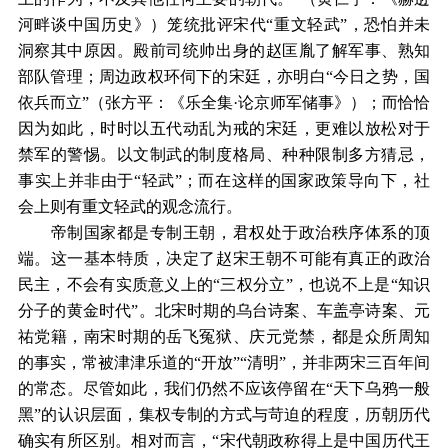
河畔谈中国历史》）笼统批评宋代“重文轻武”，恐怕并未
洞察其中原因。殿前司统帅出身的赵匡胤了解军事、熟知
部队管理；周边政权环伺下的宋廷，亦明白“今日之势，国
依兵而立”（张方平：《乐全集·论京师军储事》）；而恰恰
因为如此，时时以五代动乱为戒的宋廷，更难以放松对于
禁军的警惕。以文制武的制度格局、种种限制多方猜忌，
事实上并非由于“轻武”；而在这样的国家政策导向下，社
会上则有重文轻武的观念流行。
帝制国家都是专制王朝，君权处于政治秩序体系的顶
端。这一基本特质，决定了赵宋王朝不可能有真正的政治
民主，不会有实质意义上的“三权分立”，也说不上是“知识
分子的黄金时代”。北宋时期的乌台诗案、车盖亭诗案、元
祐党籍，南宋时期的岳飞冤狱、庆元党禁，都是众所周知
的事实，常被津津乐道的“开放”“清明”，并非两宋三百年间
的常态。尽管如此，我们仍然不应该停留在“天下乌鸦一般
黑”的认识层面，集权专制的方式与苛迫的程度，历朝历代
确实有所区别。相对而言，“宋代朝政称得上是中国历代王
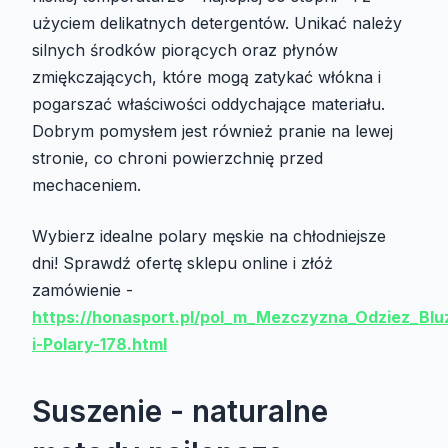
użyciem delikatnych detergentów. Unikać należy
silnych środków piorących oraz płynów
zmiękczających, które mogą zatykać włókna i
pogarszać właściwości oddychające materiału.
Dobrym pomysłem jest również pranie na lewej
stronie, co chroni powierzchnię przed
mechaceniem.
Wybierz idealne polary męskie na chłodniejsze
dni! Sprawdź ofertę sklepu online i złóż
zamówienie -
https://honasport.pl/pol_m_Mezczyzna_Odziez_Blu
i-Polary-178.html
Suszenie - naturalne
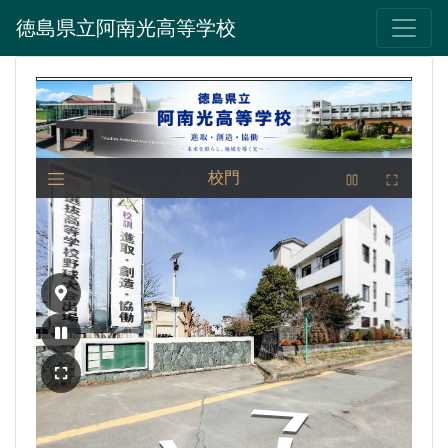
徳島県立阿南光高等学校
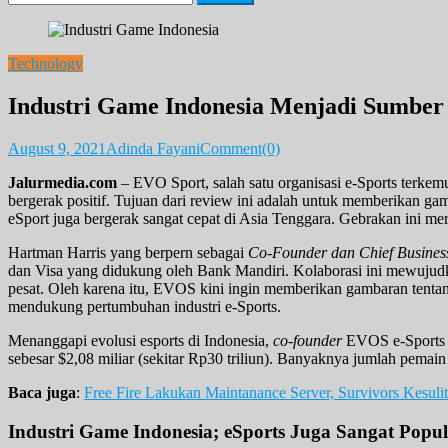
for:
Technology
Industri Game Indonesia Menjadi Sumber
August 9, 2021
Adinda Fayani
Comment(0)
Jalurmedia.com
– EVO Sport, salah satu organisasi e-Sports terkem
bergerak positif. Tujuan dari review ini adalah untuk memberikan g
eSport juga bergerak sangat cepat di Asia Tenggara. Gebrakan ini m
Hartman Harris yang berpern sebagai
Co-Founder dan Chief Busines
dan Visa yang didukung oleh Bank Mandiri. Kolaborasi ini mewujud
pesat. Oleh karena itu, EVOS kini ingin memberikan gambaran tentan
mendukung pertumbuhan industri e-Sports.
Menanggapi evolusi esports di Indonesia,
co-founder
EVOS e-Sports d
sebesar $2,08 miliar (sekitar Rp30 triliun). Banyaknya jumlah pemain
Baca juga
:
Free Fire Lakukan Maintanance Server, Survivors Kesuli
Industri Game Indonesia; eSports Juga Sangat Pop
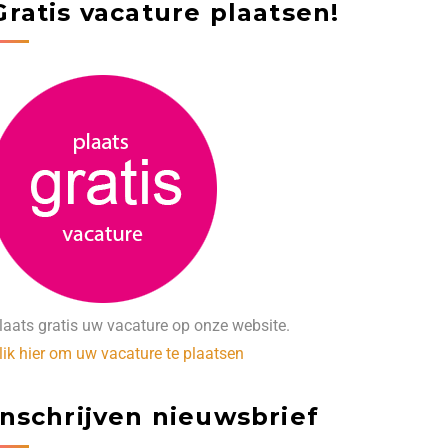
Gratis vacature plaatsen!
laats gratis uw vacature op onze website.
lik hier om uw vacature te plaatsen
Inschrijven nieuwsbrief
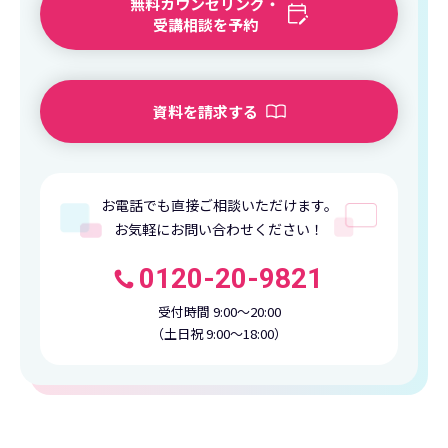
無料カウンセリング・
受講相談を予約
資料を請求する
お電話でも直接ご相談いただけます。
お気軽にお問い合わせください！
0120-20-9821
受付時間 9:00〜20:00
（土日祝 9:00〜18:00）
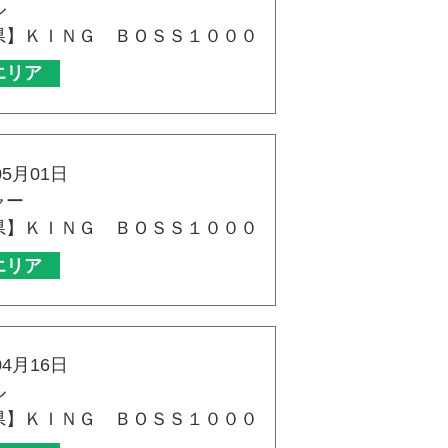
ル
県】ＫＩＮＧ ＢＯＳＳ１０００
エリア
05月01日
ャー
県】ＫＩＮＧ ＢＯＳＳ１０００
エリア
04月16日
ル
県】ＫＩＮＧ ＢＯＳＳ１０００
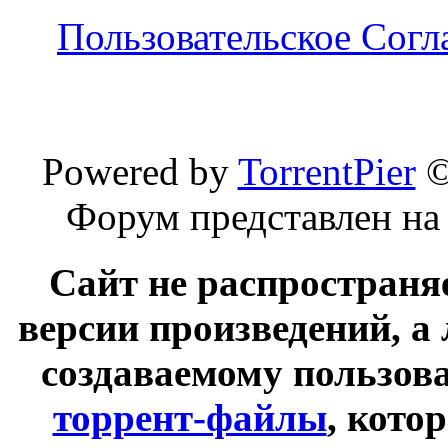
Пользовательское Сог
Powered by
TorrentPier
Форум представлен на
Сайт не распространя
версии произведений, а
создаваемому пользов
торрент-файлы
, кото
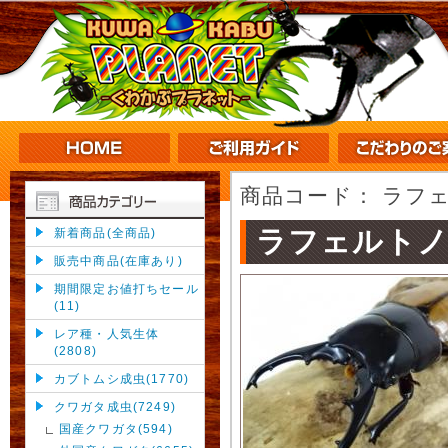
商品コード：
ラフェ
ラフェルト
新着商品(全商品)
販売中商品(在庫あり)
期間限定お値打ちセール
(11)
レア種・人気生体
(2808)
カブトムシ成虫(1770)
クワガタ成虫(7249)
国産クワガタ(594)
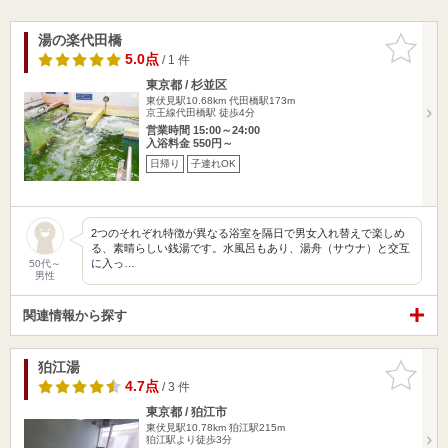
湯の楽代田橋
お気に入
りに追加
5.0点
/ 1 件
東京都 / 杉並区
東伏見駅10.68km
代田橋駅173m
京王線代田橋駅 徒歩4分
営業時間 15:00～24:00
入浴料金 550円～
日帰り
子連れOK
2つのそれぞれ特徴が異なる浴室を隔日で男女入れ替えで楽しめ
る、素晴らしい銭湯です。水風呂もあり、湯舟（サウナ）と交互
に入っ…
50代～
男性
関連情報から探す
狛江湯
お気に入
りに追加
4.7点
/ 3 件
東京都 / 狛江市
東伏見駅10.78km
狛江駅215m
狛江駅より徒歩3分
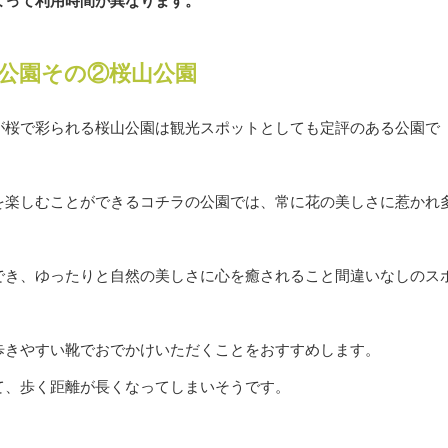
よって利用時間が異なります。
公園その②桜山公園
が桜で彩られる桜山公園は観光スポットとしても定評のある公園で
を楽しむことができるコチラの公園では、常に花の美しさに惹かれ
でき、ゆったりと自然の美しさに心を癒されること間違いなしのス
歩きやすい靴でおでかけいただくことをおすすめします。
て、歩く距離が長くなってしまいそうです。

━━━━━━━━━━━━━━━━━━━━

**EXERCISE PROMPT**: Reproduce the material word for word, but without its images.

**RESULT FOR THIS TASK**:
河畔谈中国历史》）笼统批评宋代“重文轻武”，恐怕并未
洞察其中原因。殿前司统帅出身的赵匡胤了解军事、熟知
部队管理；周边政权环伺下的宋廷，亦明白“今日之势，国
依兵而立”（张方平：《乐全集·论京师军储事》）；而恰恰
因为如此，时时以五代动乱为戒的宋廷，更难以放松对于
禁军的警惕。以文制武的制度格局、种种限制多方猜忌，
事实上并非由于“轻武”；而在这样的国家政策导向下，社
会上则有重文轻武的观念流行。
帝制国家都是专制王朝，君权处于政治秩序体系的顶
端。这一基本特质，决定了赵宋王朝不可能有真正的政治
民主，不会有实质意义上的“三权分立”，也说不上是“知识
分子的黄金时代”。北宋时期的乌台诗案、车盖亭诗案、元
祐党籍，南宋时期的岳飞冤狱、庆元党禁，都是众所周知
的事实，常被津津乐道的“开放”“清明”，并非两宋三百年间
的常态。尽管如此，我们仍然不应该停留在“天下乌鸦一般
黑”的认识层面，集权专制的方式与苛迫的程度，历朝历代
确实有所区别。相对而言，“宋代朝政称得上是中国历代王
użyciem delikatnych detergentów. Unikać należy
silnych środków piorących oraz płynów
zmiękczających, które mogą zatykać włókna i
pogarszać właściwości oddychające materiału.
Dobrym pomysłem jest również pranie na lewej
stronie, co chroni powierzchnię przed
mechaceniem.
Wybierz idealne polary męskie na chłodniejsze
dni! Sprawdź ofertę sklepu online i złóż
zamówienie -
https://honasport.pl/pol_m_Mezczyzna_Odziez_Blu
i-Polary-178.html
Suszenie - naturalne
徳島県立阿南光高等学校
for:
Technology
Industri Game Indonesia Menjadi Sumber
August 9, 2021
Adinda Fayani
Comment(0)
Jalurmedia.com
– EVO Sport, salah satu organisasi e-Sports terkem
bergerak positif. Tujuan dari review ini adalah untuk memberikan g
eSport juga bergerak sangat cepat di Asia Tenggara. Gebrakan ini m
Hartman Harris yang berpern sebagai
Co-Founder dan Chief Busines
dan Visa yang didukung oleh Bank Mandiri. Kolaborasi ini mewujud
pesat. Oleh karena itu, EVOS kini ingin memberikan gambaran tentan
mendukung pertumbuhan industri e-Sports.
Menanggapi evolusi esports di Indonesia,
co-founder
EVOS e-Sports d
sebesar $2,08 miliar (sekitar Rp30 triliun). Banyaknya jumlah pemain
Baca juga
:
Free Fire Lakukan Maintanance Server, Survivors Kesuli
Industri Game Indonesia; eSports Juga Sangat Pop
Gratis vacature plaatsen!
laats gratis uw vacature op onze website.
lik hier om uw vacature te plaatsen
Inschrijven nieuwsbrief
無料カウンセリング・
受講相談を予約
資料を請求する
お電話でも直接ご相談いただけます。
お気軽にお問い合わせください！
0120-20-9821
受付時間 9:00〜20:00
（土日祝 9:00〜18:00）
ル
県】ＫＩＮＧ ＢＯＳＳ１０００
エリア
05月01日
ャー
県】ＫＩＮＧ ＢＯＳＳ１０００
エリア
04月16日
ル
県】ＫＩＮＧ ＢＯＳＳ１０００
Пользовательское Сог
Powered by
TorrentPier
Форум представлен на
Сайт не распространя
версии произведений, а
создаваемому пользов
торрент-файлы
, кото
商品コード：
ラフェ
ラフェルト
新着商品(全商品)
販売中商品(在庫あり)
期間限定お値打ちセール
(11)
レア種・人気生体
(2808)
カブトムシ成虫(1770)
クワガタ成虫(7249)
国産クワガタ(594)
湯の楽代田橋
お気に入
りに追加
5.0点
/ 1 件
東京都 / 杉並区
東伏見駅10.68km
代田橋駅173m
京王線代田橋駅 徒歩4分
営業時間 15:00～24:00
入浴料金 550円～
日帰り
子連れOK
2つのそれぞれ特徴が異なる浴室を隔日で男女入れ替えで楽しめ
る、素晴らしい銭湯です。水風呂もあり、湯舟（サウナ）と交互
に入っ…
50代～
男性
関連情報から探す
狛江湯
お気に入
りに追加
4.7点
/ 3 件
東京都 / 狛江市
東伏見駅10.78km
狛江駅215m
狛江駅より徒歩3分
よって利用時間が異なります。
公園その②桜山公園
が桜で彩られる桜山公園は観光スポットとしても定評のある公園で
を楽しむことができるコチラの公園では、常に花の美しさに惹かれ
でき、ゆったりと自然の美しさに心を癒されること間違いなしのス
歩きやすい靴でおでかけいただくことをおすすめします。
て、歩く距離が長くなってしまいそうです。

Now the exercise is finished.